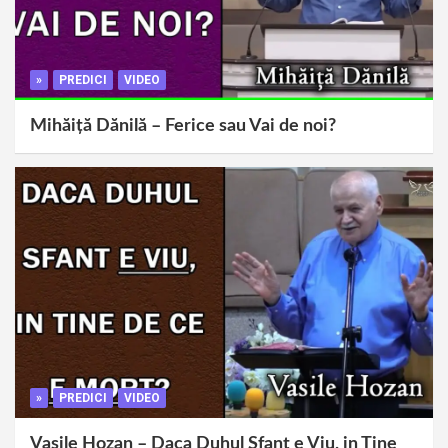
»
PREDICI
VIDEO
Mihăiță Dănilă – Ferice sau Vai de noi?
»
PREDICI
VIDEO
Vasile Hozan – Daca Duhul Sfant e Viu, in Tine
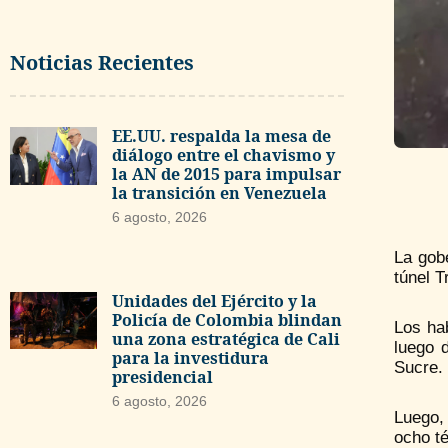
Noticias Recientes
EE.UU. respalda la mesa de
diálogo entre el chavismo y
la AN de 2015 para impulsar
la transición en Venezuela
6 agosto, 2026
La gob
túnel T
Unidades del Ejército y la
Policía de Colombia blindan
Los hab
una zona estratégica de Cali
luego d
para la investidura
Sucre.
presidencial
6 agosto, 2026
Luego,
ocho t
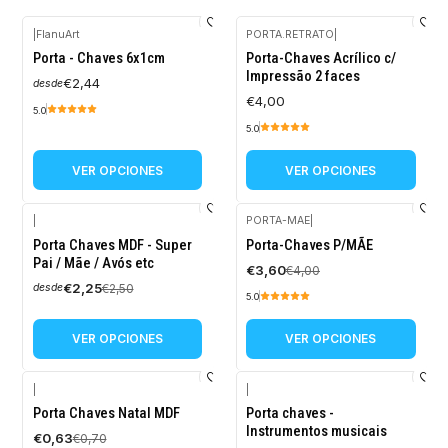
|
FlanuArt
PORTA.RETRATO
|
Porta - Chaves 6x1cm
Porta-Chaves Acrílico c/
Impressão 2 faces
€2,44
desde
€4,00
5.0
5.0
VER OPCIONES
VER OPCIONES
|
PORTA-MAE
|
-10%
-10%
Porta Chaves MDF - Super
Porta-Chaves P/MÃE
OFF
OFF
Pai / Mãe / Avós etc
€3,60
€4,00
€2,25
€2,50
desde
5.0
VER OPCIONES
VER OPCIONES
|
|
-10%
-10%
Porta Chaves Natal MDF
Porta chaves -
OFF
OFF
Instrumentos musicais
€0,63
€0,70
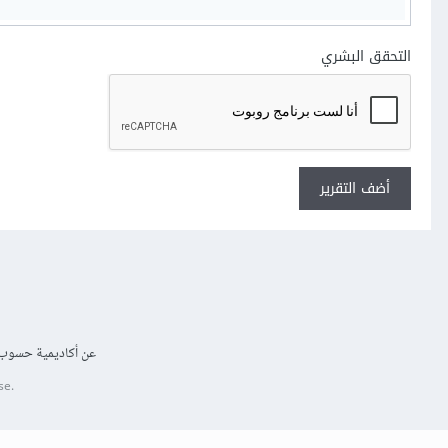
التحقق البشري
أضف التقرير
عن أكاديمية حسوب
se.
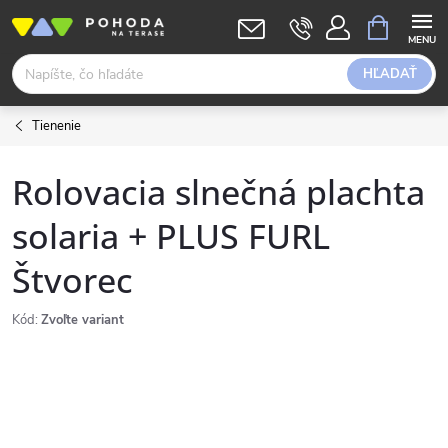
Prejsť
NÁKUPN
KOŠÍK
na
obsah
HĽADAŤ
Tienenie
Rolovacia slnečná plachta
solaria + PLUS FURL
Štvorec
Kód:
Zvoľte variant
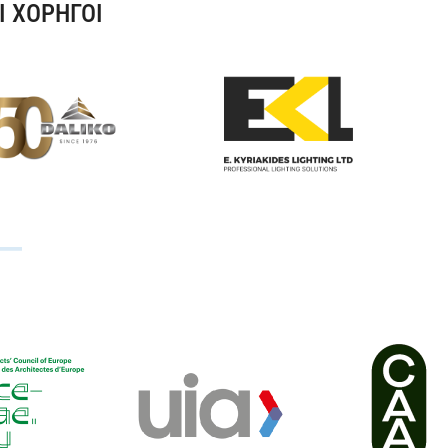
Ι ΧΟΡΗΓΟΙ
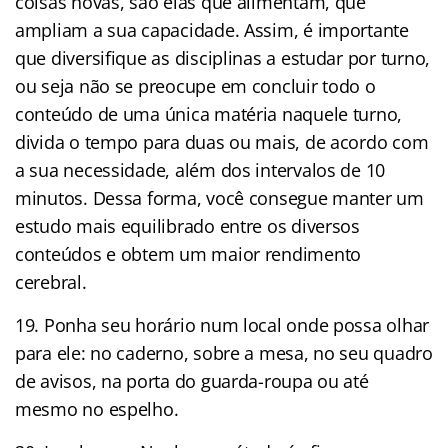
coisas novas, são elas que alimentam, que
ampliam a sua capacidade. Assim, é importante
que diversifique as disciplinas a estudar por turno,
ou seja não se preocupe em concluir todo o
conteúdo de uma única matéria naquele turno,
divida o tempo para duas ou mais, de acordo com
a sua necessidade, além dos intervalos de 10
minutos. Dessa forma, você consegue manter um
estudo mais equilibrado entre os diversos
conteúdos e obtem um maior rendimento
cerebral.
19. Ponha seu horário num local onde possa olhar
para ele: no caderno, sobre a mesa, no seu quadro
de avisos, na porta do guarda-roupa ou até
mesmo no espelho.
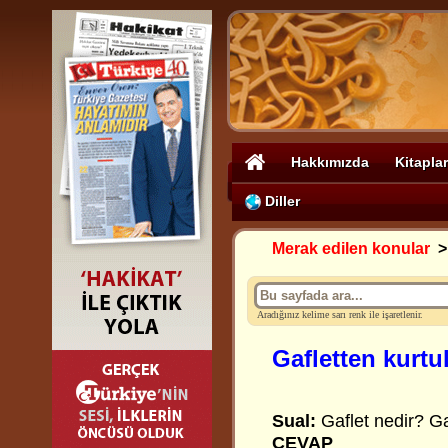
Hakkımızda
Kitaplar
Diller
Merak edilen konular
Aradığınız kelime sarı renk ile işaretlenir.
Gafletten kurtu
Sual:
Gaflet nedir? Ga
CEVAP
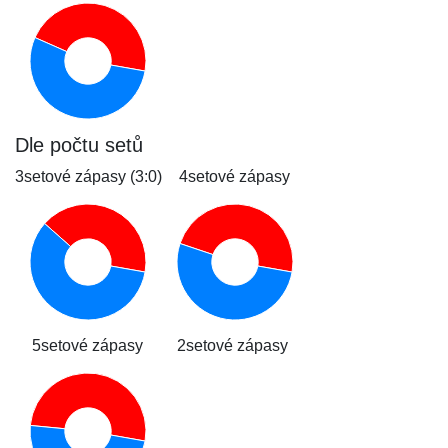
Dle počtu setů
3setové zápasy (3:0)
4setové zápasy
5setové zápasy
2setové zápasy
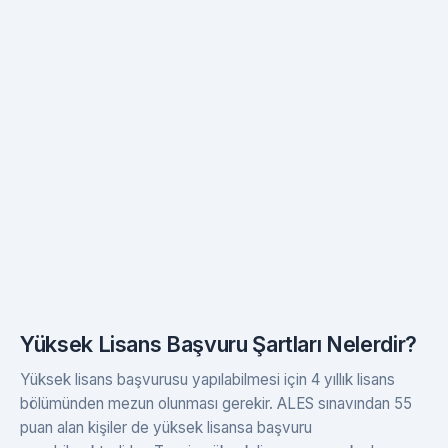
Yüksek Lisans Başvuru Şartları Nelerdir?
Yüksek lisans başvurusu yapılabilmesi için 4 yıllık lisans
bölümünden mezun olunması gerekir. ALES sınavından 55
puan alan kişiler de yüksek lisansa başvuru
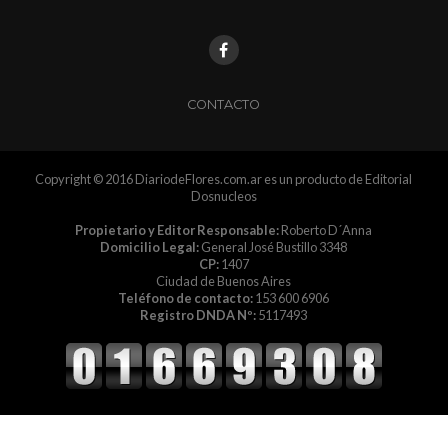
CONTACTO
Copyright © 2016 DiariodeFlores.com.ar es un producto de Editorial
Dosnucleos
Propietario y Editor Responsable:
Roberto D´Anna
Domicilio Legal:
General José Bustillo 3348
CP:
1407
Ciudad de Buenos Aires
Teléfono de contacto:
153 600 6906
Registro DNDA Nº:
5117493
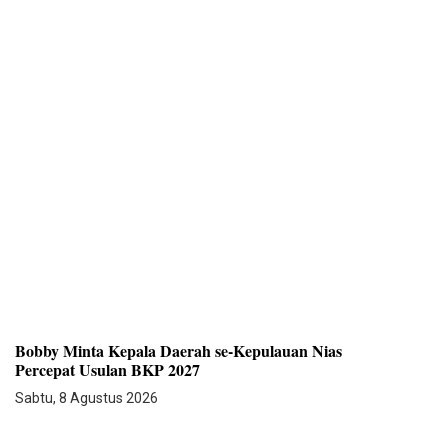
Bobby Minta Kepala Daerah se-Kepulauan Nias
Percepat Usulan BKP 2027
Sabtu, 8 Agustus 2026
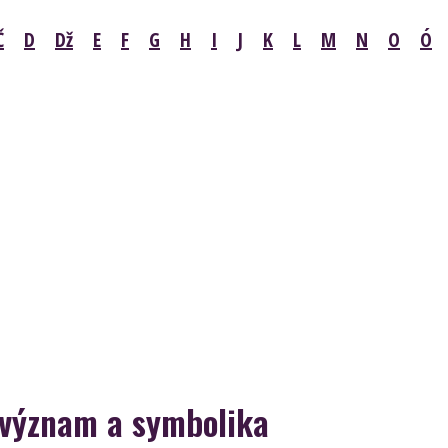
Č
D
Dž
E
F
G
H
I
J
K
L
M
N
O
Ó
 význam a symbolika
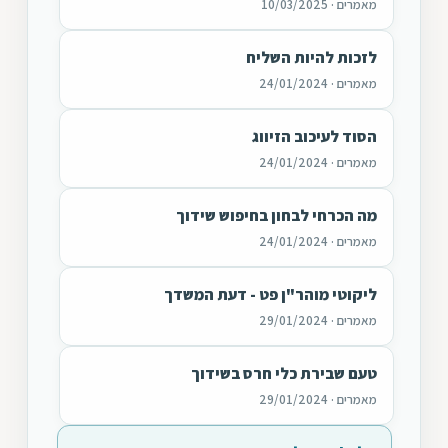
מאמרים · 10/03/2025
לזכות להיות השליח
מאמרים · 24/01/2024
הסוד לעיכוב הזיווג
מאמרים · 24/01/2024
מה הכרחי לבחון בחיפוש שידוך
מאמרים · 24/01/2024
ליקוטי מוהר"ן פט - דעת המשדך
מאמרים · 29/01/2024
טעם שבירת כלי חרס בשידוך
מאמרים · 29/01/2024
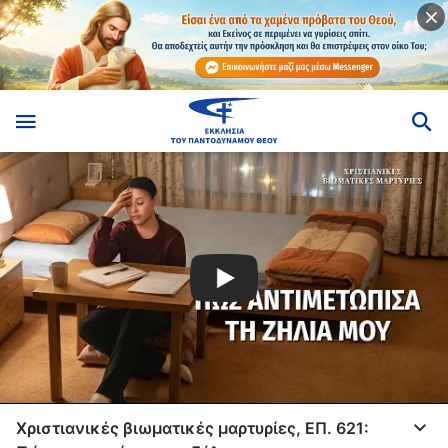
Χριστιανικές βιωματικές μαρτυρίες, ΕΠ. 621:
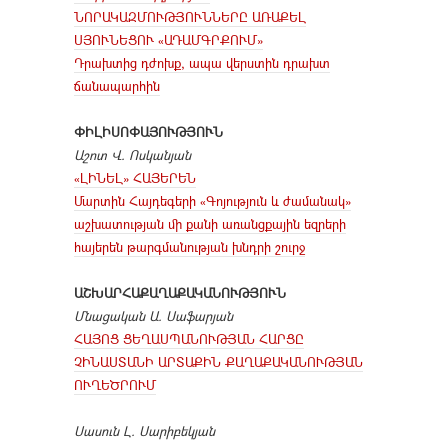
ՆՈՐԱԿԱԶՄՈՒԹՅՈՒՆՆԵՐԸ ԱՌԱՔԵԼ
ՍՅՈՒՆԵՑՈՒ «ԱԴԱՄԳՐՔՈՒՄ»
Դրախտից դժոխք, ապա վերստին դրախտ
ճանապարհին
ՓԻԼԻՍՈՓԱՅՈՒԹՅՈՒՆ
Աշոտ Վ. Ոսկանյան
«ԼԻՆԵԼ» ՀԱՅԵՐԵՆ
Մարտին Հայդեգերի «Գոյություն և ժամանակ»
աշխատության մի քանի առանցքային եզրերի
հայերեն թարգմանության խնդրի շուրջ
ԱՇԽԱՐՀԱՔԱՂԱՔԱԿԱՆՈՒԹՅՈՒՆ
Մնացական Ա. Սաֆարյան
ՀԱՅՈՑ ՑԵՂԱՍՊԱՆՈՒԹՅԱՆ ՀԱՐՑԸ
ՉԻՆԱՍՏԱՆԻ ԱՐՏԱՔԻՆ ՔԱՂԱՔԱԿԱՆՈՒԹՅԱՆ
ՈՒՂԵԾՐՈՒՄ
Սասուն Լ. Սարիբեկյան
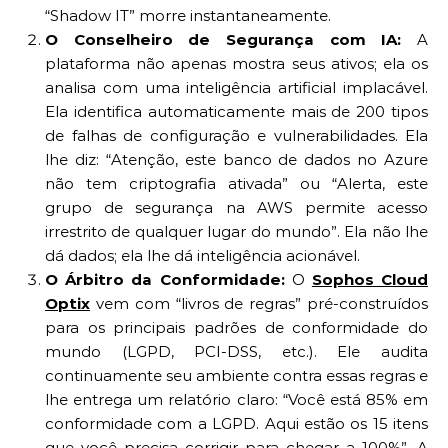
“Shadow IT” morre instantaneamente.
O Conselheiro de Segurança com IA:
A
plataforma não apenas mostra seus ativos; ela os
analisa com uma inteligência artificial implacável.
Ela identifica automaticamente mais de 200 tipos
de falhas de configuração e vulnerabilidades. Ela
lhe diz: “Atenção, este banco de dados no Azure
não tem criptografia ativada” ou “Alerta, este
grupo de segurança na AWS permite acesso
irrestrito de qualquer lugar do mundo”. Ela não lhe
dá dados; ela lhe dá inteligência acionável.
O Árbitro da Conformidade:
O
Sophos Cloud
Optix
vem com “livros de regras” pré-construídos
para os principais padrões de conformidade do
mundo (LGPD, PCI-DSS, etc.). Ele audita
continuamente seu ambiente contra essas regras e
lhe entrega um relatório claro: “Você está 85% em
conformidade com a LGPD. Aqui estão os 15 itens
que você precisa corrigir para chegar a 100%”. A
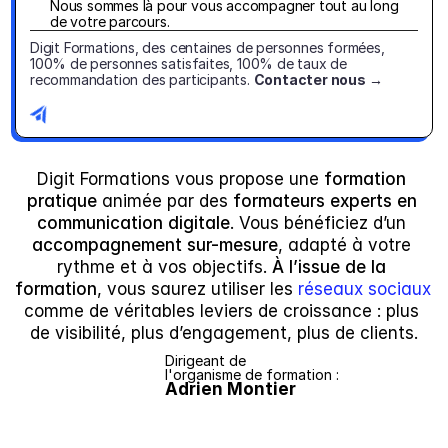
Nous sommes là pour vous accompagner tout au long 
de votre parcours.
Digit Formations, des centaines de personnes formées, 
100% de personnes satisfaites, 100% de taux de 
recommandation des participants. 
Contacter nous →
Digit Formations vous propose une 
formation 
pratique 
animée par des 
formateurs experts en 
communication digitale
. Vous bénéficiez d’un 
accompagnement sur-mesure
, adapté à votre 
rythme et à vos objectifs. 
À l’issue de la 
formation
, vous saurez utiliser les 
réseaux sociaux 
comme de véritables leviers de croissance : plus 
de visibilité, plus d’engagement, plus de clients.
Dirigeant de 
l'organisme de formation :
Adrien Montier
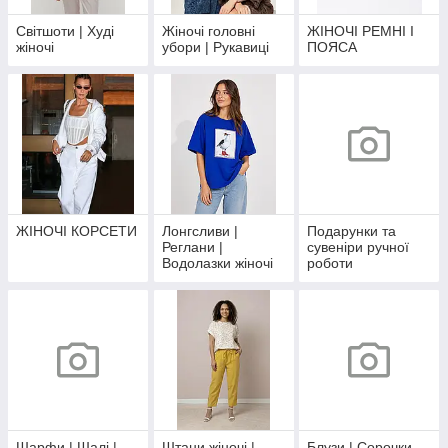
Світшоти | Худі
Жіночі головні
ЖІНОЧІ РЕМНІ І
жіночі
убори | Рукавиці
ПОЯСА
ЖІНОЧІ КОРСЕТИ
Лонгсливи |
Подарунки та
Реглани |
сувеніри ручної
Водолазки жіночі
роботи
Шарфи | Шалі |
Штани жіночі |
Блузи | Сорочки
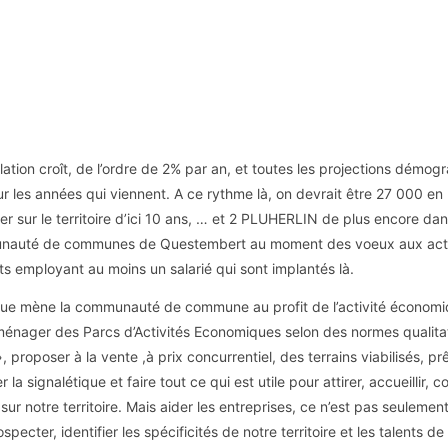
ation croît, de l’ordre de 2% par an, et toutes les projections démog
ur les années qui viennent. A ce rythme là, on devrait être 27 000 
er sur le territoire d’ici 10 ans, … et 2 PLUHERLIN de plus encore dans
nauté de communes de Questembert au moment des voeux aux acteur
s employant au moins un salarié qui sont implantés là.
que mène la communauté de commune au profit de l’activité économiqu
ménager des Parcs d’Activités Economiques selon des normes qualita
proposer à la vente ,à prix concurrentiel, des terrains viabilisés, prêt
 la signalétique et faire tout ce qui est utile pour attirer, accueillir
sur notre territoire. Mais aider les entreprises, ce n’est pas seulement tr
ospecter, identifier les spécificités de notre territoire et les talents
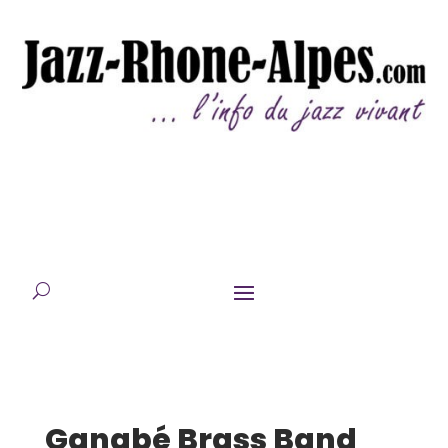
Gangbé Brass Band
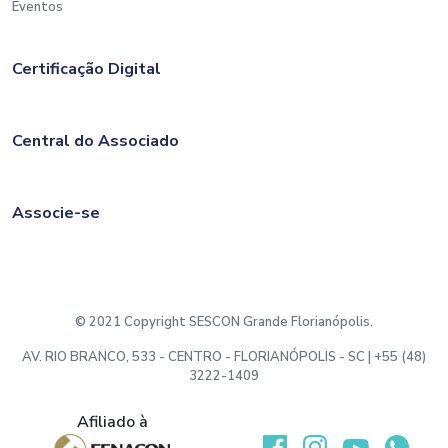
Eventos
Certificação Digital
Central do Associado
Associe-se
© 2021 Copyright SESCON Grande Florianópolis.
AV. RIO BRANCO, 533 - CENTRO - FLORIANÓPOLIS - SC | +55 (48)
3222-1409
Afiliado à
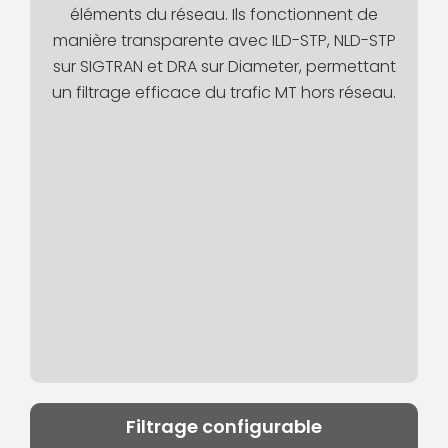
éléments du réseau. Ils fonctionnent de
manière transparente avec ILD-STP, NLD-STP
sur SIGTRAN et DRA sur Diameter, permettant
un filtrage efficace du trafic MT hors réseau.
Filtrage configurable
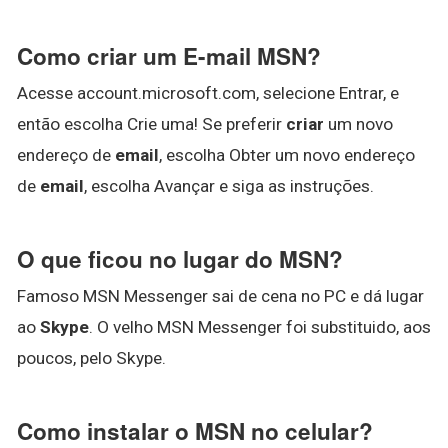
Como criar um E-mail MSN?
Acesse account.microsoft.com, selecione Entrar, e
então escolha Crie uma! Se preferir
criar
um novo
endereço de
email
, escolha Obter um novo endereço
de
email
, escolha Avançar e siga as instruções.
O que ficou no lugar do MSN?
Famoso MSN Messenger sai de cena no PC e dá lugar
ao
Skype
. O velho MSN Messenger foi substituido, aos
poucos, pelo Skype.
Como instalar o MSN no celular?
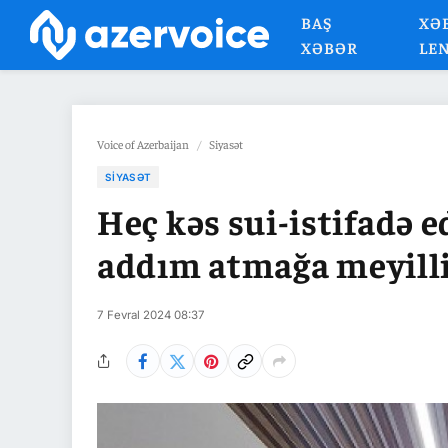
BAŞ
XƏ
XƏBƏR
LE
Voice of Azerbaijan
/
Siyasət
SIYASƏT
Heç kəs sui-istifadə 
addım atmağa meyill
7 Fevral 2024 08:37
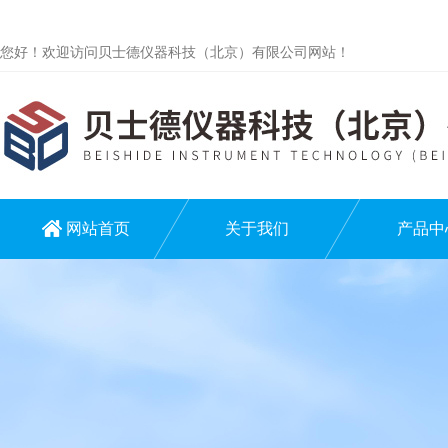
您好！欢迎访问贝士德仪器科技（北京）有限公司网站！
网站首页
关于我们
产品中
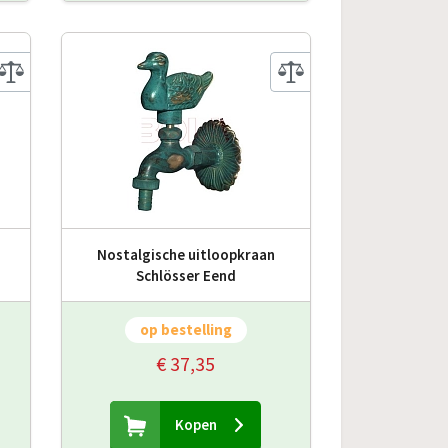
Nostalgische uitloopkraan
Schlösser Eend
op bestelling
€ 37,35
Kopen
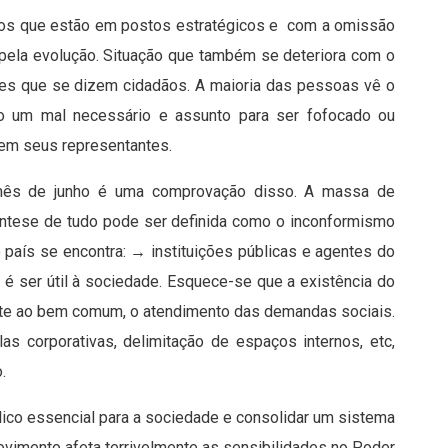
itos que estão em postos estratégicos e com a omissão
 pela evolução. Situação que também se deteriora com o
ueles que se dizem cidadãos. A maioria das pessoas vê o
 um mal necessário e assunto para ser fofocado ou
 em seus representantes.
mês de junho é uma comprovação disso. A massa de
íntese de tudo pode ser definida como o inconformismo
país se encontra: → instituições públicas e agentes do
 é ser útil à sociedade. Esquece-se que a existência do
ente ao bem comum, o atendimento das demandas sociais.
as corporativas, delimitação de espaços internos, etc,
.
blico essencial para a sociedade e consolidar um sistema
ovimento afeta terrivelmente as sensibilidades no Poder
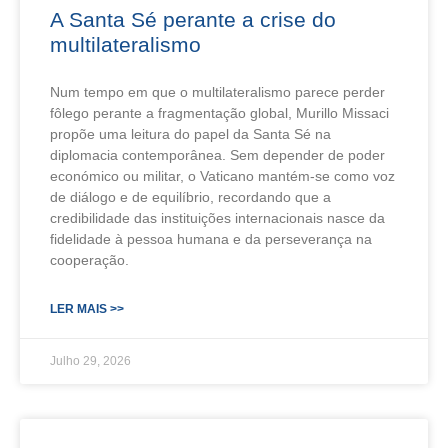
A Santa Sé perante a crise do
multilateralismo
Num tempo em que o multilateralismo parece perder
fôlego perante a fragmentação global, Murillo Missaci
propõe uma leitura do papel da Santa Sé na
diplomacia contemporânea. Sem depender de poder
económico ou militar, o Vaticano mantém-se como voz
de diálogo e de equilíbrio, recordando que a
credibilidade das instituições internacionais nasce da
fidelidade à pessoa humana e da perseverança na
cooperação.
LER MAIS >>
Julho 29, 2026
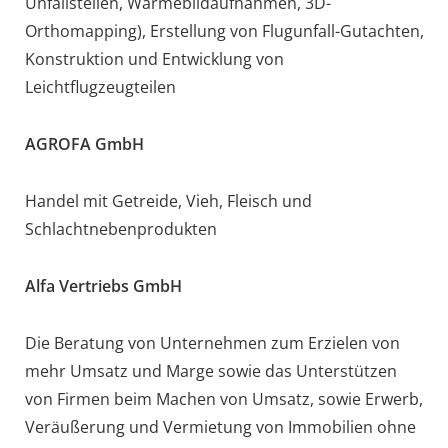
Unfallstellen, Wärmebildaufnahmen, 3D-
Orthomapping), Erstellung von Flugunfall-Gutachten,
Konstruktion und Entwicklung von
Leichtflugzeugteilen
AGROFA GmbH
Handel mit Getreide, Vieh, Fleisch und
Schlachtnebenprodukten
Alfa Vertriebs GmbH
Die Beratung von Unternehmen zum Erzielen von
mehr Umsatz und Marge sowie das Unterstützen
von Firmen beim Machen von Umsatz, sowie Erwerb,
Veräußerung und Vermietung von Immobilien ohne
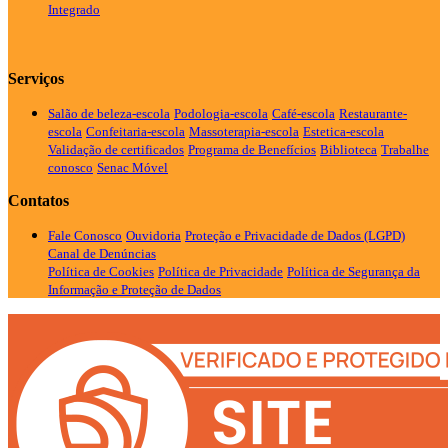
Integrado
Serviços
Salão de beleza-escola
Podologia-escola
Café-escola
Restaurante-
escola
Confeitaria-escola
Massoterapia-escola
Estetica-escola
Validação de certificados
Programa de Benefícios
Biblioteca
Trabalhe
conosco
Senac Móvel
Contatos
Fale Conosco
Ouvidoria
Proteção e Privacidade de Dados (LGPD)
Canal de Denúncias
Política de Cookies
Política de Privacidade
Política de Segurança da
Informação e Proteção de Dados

- [WHAT IS REQUIRED]: In the material above, transcribe exactly the lines beginning at the one with "ampliam a sua capacidade. Assim, é importante" and ending at the one with "minutos. Dessa forma, você consegue manter um", both included.

- [EXERCISE OUTPUT]:
ampliam a sua capacidade. Assim, é importante
que diversifique as disciplinas a estudar por turno,
ou seja não se preocupe em concluir todo o
conteúdo de uma única matéria naquele turno,
divida o tempo para duas ou mais, de acordo com
a sua necessidade, além dos intervalos de 10
minutos. Dessa forma, você consegue manter um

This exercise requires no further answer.